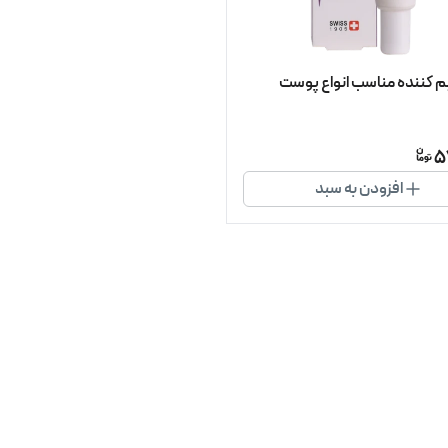
یم کننده مناسب انواع پوست
5
افزودن به سبد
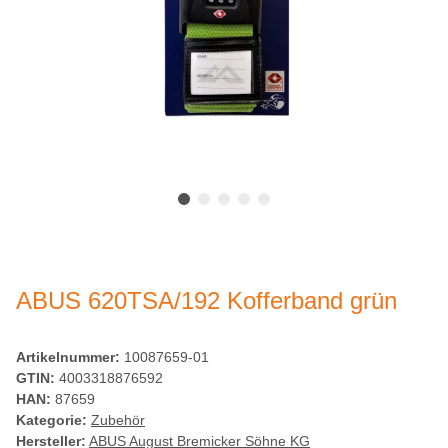
ABUS 620TSA/192 Kofferband grün
Artikelnummer:
10087659-01
GTIN:
4003318876592
HAN:
87659
Kategorie:
Zubehör
Hersteller:
ABUS August Bremicker Söhne KG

▬▬▬▬▬▬▬▬▬▬

What you have to do:
Take each line above that holds the string "ABUS" and copy it.

Output of the exercise:
ABUS 620TSA/192 Kofferband grün
ABUS August Bremicker Söhne KG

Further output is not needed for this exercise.